Which is why there has been so much fuss. I haven't kept up, but has the Wayland project changed their tune on networkable graphics? I will grant that X could use some uncrustifying, but I think the general gist of the OP is correct: there is just so much that X offers that Wayland and Mir will have to catch up to (assuming they can, which requires not just time and effort, but forward thinking on design and architecture).

And as for performance, my N900, a four years old phone, runs X just fine. The sad experience I have had with software (including OSS), is that the newly born projects are almost always designed without paying attention to efficiency, usually through a lack of awareness because people are so used to fast hardware these days.

X ran fine (faster than Windows GDI) on my Pentium machine, and that was almost 18 years ago!
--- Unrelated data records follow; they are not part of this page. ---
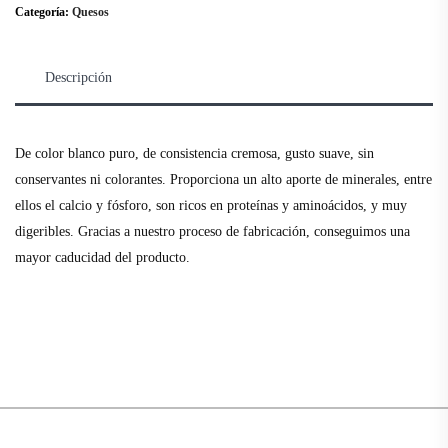
Categoría:
Quesos
Descripción
De color blanco puro, de consistencia cremosa, gusto suave, sin
conservantes ni colorantes. Proporciona un alto aporte de minerales, entre
ellos el calcio y fósforo, son ricos en proteínas y aminoácidos, y muy
digeribles. Gracias a nuestro proceso de fabricación, conseguimos una
mayor caducidad del producto.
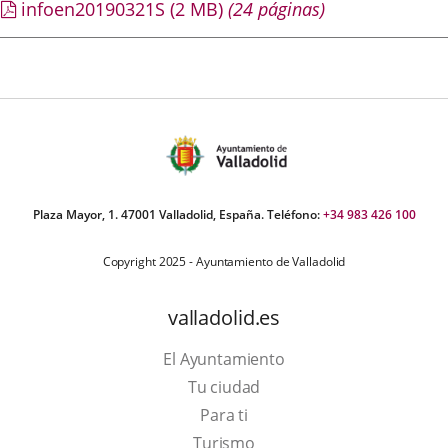
infoen20190321S
(2
MB
)
(24 páginas)
Plaza Mayor, 1. 47001 Valladolid, España. Teléfono:
+34 983 426 100
Copyright 2025 - Ayuntamiento de Valladolid
valladolid.es
El Ayuntamiento
Tu ciudad
Para ti
This
Turismo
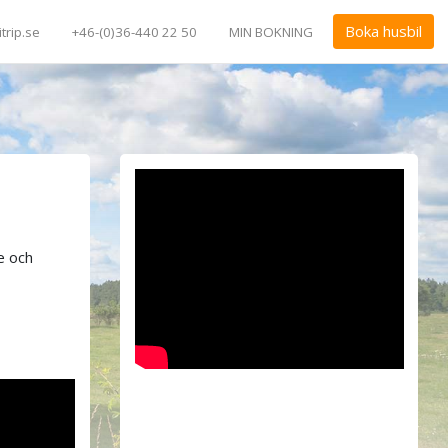
Boka husbil
trip.se
+46-(0)36-440 22 50
MIN BOKNING
e och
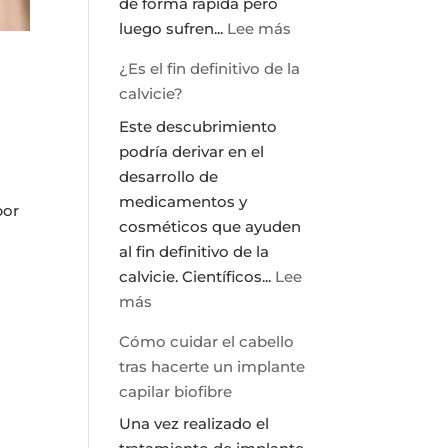
de forma rápida pero
:
luego sufren...
Lee más
Como
¿Es el fin definitivo de la
eliminar
l
calvicie?
la
Este descubrimiento
grasa:
podría derivar en el
Tratamiento
desarrollo de
Vanquish
medicamentos y
por
cosméticos que ayuden
al fin definitivo de la
calvicie. Científicos...
Lee
:
más
¿Es
Cómo cuidar el cabello
el
tras hacerte un implante
fin
capilar biofibre
definitivo
Una vez realizado el
de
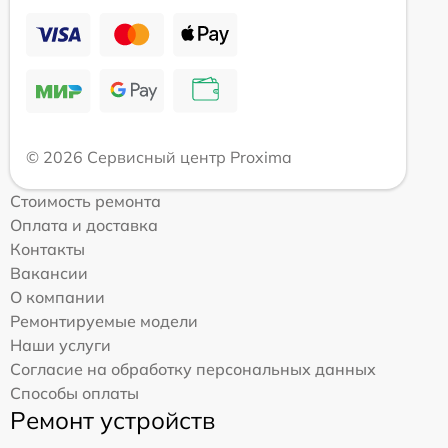
© 2026 Сервисный центр Proxima
Стоимость ремонта
Оплата и доставка
Контакты
Вакансии
О компании
Ремонтируемые модели
Наши услуги
Согласие на обработку персональных данных
Способы оплаты
Ремонт устройств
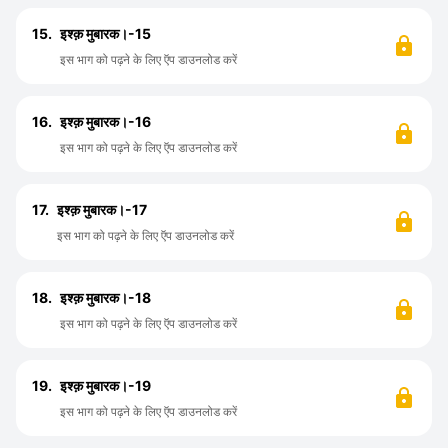
15.
इश्क़ मुबारक।-15
इस भाग को पढ़ने के लिए ऍप डाउनलोड करें
16.
इश्क़ मुबारक।-16
इस भाग को पढ़ने के लिए ऍप डाउनलोड करें
17.
इश्क़ मुबारक।-17
इस भाग को पढ़ने के लिए ऍप डाउनलोड करें
18.
इश्क़ मुबारक।-18
इस भाग को पढ़ने के लिए ऍप डाउनलोड करें
19.
इश्क़ मुबारक।-19
इस भाग को पढ़ने के लिए ऍप डाउनलोड करें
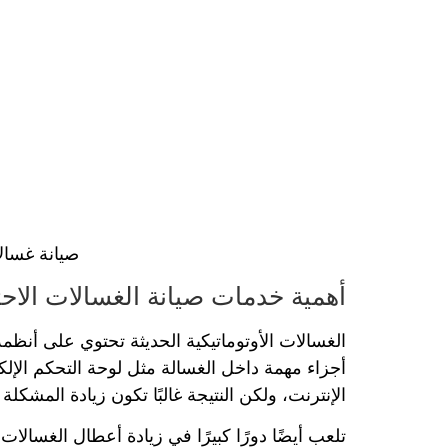
صيانة غسالات اتوماتيك الر
أهمية خدمات صيانة الغسالات الاح
الغسالات الأوتوماتيكية الحديثة تحتوي على أنظمة
أجزاء مهمة داخل الغسالة مثل لوحة التحكم الإلك
الإنترنت، ولكن النتيجة غالبًا تكون زيادة المشكلة 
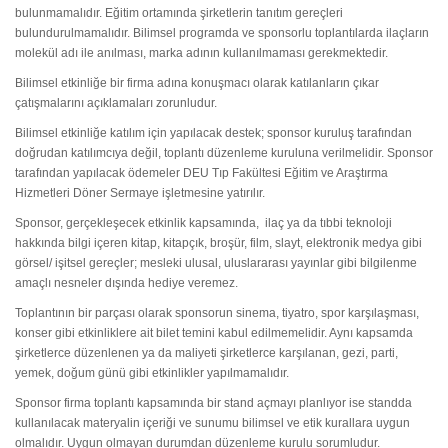
bulunmamalıdır. Eğitim ortamında şirketlerin tanıtım gereçleri
bulundurulmamalıdır. Bilimsel programda ve sponsorlu toplantılarda ilaçların
molekül adı ile anılması, marka adının kullanılmaması gerekmektedir.
Bilimsel etkinliğe bir firma adına konuşmacı olarak katılanların çıkar
çatışmalarını açıklamaları zorunludur.
Bilimsel etkinliğe katılım için yapılacak destek; sponsor kuruluş tarafından
doğrudan katılımcıya değil, toplantı düzenleme kuruluna verilmelidir. Sponsor
tarafından yapılacak ödemeler DEU Tıp Fakültesi Eğitim ve Araştırma
Hizmetleri Döner Sermaye işletmesine yatırılır.
Sponsor, gerçekleşecek etkinlik kapsamında, ilaç ya da tıbbi teknoloji
hakkında bilgi içeren kitap, kitapçık, broşür, film, slayt, elektronik medya gibi
görsel/ işitsel gereçler; mesleki ulusal, uluslararası yayınlar gibi bilgilenme
amaçlı nesneler dışında hediye veremez.
Toplantının bir parçası olarak sponsorun sinema, tiyatro, spor karşılaşması,
konser gibi etkinliklere ait bilet temini kabul edilmemelidir. Aynı kapsamda
şirketlerce düzenlenen ya da maliyeti şirketlerce karşılanan, gezi, parti,
yemek, doğum günü gibi etkinlikler yapılmamalıdır.
Sponsor firma toplantı kapsamında bir stand açmayı planlıyor ise standda
kullanılacak materyalin içeriği ve sunumu bilimsel ve etik kurallara uygun
olmalıdır. Uygun olmayan durumdan düzenleme kurulu sorumludur.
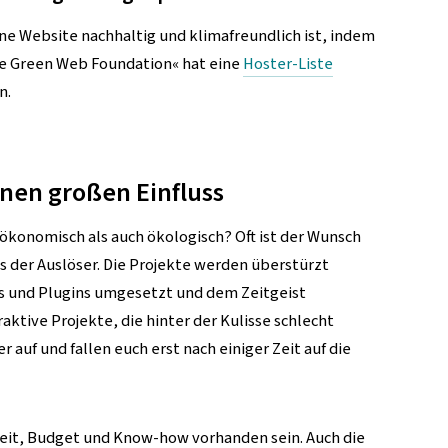
ine Website nachhaltig und klimafreundlich ist, indem
he Green Web Foundation« hat eine
Hoster-Liste
n.
en großen Einfluss
 ökonomisch als auch ökologisch? Oft ist der Wunsch
 der Auslöser. Die Projekte werden überstürzt
 und Plugins umgesetzt und dem Zeitgeist
aktive Projekte, die hinter der Kulisse schlecht
 auf und fallen euch erst nach einiger Zeit auf die
eit, Budget und Know-how vorhanden sein. Auch die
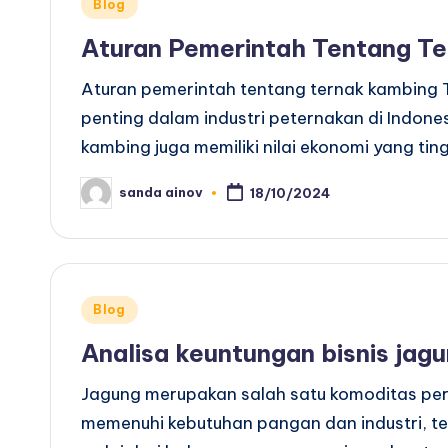
Posted
Blog
in
Aturan Pemerintah Tentang T
Aturan pemerintah tentang ternak kambing 
penting dalam industri peternakan di Indone
kambing juga memiliki nilai ekonomi yang tin
sanda ainov
18/10/2024
Posted
by
Posted
Blog
in
Analisa keuntungan bisnis jag
Jagung merupakan salah satu komoditas per
memenuhi kebutuhan pangan dan industri, t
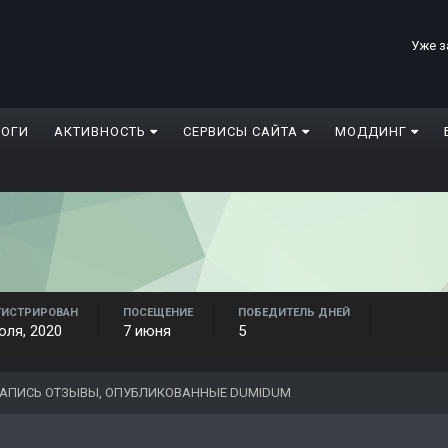
Уже з
ЛОГИ
АКТИВНОСТЬ
СЕРВИСЫ САЙТА
МОДДИНГ
ГИСТРИРОВАН
ПОСЕЩЕНИЕ
ПОБЕДИТЕЛЬ ДНЕЙ
юля, 2020
7 июня
5
АПИСЬ ОТЗЫВЫ, ОПУБЛИКОВАННЫЕ DUMIDUM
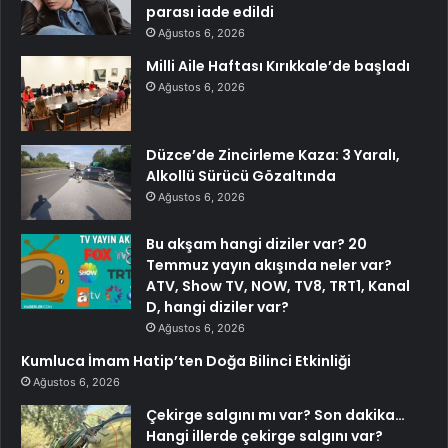
parası iade edildi
Ağustos 6, 2026
Milli Aile Haftası Kırıkkale’de başladı
Ağustos 6, 2026
Düzce’de Zincirleme Kaza: 3 Yaralı,
Alkollü Sürücü Gözaltında
Ağustos 6, 2026
Bu akşam hangi diziler var? 20
Temmuz yayın akışında neler var?
ATV, Show TV, NOW, TV8, TRT1, Kanal
D, hangi diziler var?
Ağustos 6, 2026
Kumluca İmam Hatip’ten Doğa Bilinci Etkinliği
Ağustos 6, 2026
Çekirge salgını mı var? Son dakika…
Hangi illerde çekirge salgını var?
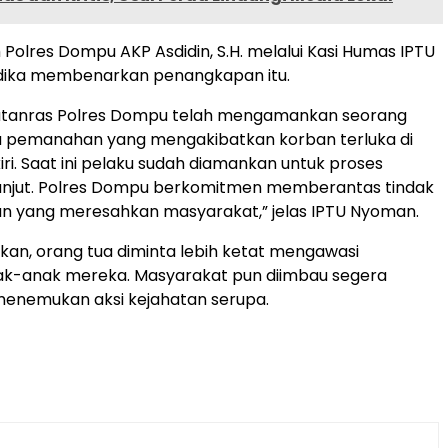
 Polres Dompu AKP Asdidin, S.H. melalui Kasi Humas IPTU
ika membenarkan penangkapan itu.
Jatanras Polres Dompu telah mengamankan seorang
u pemanahan yang mengakibatkan korban terluka di
iri. Saat ini pelaku sudah diamankan untuk proses
lanjut. Polres Dompu berkomitmen memberantas tindak
nan yang meresahkan masyarakat,” jelas IPTU Nyoman.
an, orang tua diminta lebih ketat mengawasi
ak-anak mereka. Masyarakat pun diimbau segera
menemukan aksi kejahatan serupa.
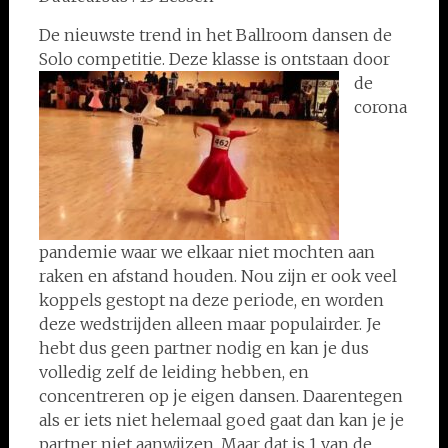
De nieuwste trend in het Ballroom dansen de
Solo competitie.
Deze klasse is ontstaan door
de
corona
pandemie waar we elkaar niet mochten aan
raken en afstand houden. Nou zijn er ook veel
koppels gestopt na deze periode, en worden
deze wedstrijden alleen maar populairder. Je
hebt dus geen partner nodig en kan je dus
volledig zelf de leiding hebben, en
concentreren op je eigen dansen. Daarentegen
als er iets niet helemaal goed gaat dan kan je je
partner niet aanwijzen. Maar dat is 1 van de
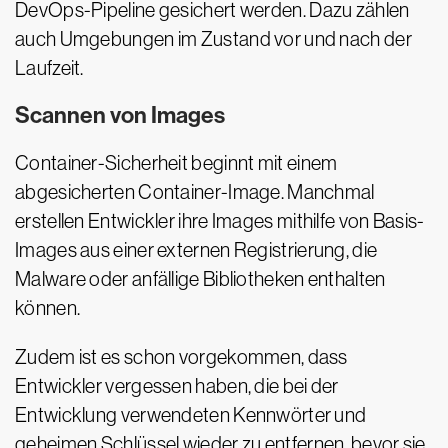
DevOps-Pipeline gesichert werden. Dazu zählen
auch Umgebungen im Zustand vor und nach der
Laufzeit.
Scannen von Images
Container-Sicherheit beginnt mit einem
abgesicherten Container-Image. Manchmal
erstellen Entwickler ihre Images mithilfe von Basis-
Images aus einer externen Registrierung, die
Malware oder anfällige Bibliotheken enthalten
können.
Zudem ist es schon vorgekommen, dass
Entwickler vergessen haben, die bei der
Entwicklung verwendeten Kennwörter und
geheimen Schlüssel wieder zu entfernen, bevor sie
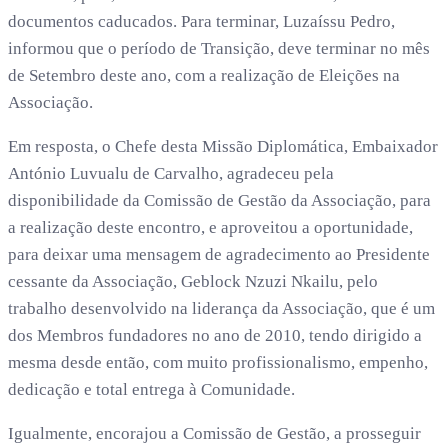
documentos caducados. Para terminar, Luzaíssu Pedro,
informou que o período de Transição, deve terminar no mês
de Setembro deste ano, com a realização de Eleições na
Associação.
Em resposta, o Chefe desta Missão Diplomática, Embaixador
António Luvualu de Carvalho, agradeceu pela
disponibilidade da Comissão de Gestão da Associação, para
a realização deste encontro, e aproveitou a oportunidade,
para deixar uma mensagem de agradecimento ao Presidente
cessante da Associação, Geblock Nzuzi Nkailu, pelo
trabalho desenvolvido na liderança da Associação, que é um
dos Membros fundadores no ano de 2010, tendo dirigido a
mesma desde então, com muito profissionalismo, empenho,
dedicação e total entrega à Comunidade.
Igualmente, encorajou a Comissão de Gestão, a prosseguir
People run crapburgers like GNOME and then say "X is bloated and slow, we need to replace it NOW with Wayland". Uh, no, your DE is bloated and slow. X is warty and certainly worthy of criticism, but force-switching everybody to PulseVideo--sorry, Wayland, is not going to solve all the problems with the Lunix desktop and is going to introduce a whole new slew of transition-phase problems.

As you said, Wayland actually provides less than X. If you want to turn Linux into Windows, then the solution is a single, standardized, soup-to-nuts graphics layer incorporating everything from graphical primitives to widget toolkits and user-interface guidelines. Linux still has multiple toolkits and multiple DEs squabbling for mindshare, and seems to grow one more everytime GNOME pisses someone new off.

> has the Wayland project changed their tune on networkable graphics

You mean "provide a flag in ssh to forward a rendered window?"

They were talking about having hooks so a VNC server could act as a compositor for windows that it can forward over the VNC protocol. That would be a much better solution than raw pixel buffers like X forwarding had.

  • That is not feature parity, I don't care how much people claim it is. Feature parity is when I can start a GUI program on a remote machine and have its windows show up as if they were running locally. Not some sandbox-separated-desktop-in-it's-own-window, where my keyboard shortcuts and mental map are broken (I can't alt-tab through all my windows now). It drives me nuts how these people claim to be "advancing the user experience" when they obviously don't even care about such basic concepts as consistency (eg, the aforementioned capability of being able to tab through all windows, whether local or remote).

  • X forwarding is just a tunnel for the normal X protocol, which is both higher-level and provides much more functionality than a raw pixel buffer.

    • What extra functionality is available in networked X that is not available over a VNC pipe?